Rashi to 25:11

Rashi says that the Torah traces the lineage of Pinchas back to Aharon Hakohen, because the other tribes were humiliating him saying “Did you see the son of Puti, whose grandfather fattened calves for idolatry, yet he killed the prince of a tribe of Israel?”

Rashi tells us that after the act that Pinchas did, there were those who felt it was improper for him to have done so. Therefore, the Torah traces his lineage back to Aharon Hakohen, who was known by all to be without blemish, in order to show everyone it was proper for him to act as he did. Rav Yitzchak Isaac Sher quotes a medrash in last week’s parsha that goes into detail listing 12 miracles that were performed by Hashem (or a malach) in order to have the act of Zimri and Cozbi clearly understood as the chilul hashem that it was. He then asks: “If Klal Yisrael saw such miracles, it must be clear that this is what Hashem wanted to be done, so how could they justify speaking negatively about Pinchas at this time?”

He answers his question with a very important concept of which people should be aware: An act which should be done out of religious outrage, even though the act is correct, still must only be performed by a person with sterling character. If the zealot is blemished, even in the slightest, though his intentions are pure, this does not necessarily absolve him from being guilty of killing a prince of Israel. This is because if the source isn’t pure, it is impossible for the act to be 100% pure, despite the pure intentions. (According to American law, when an item is labeled “pure” it does not mean that it only has the main ingredient. In fact, the FDA permits up to 2% of other additives (this is very significant in regards to kashrus, in which “batel b’shishim”is only 1.67%). However, “100% Honey” or “100% Maple Syrup” does indeed mean that the product must contain 100% of said ingredient.)

In our avodas Hashem, it is generally acceptable for our devotion to be 98% “pure”. However, something which falls under the banner of ‘kanoas’ must be 100%.

In a similar vein, many times, we see our neighbors and friends doing something which we would like to correct. We must check ourselves to make sure that we are on the level to be the one to call their attention to their wrongdoing. If we feel we are not, it is our duty to find the correct person who will be able to create a receptive ear in the person who needs the rebuke.

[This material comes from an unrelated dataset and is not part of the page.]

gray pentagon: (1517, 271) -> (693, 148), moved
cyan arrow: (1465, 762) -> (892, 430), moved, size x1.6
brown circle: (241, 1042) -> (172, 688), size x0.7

I would like to offer another answer to the question. People believe what they want to believe. They emphasize certain facts and diminish others in order to create a picture which makes them comfortable. As the three weeks are upon us, and some of us already have begun to learn the story of the destruction of the first and second temples in Jerusalem, we see that there were reputable prophets chastising klal Yisrael, and trying to put them on the proper path, yet people were always finding excuses to hear and perceive events as they pleased. Possibly, in tongue and cheek, we could say living in the exile is living in the reality which we create, as a way of trying to avoid facing the dismal reality that we are living in Galus, meaning: Not the way the world is supposed to be. Even though we should be aware of this the whole year, it is this time of year which was set aside for us to look in the mirror and see our lowly state and cry out to Hashem that he should better his lot and ours, by rebuilding the Beis Hamikdash quickly.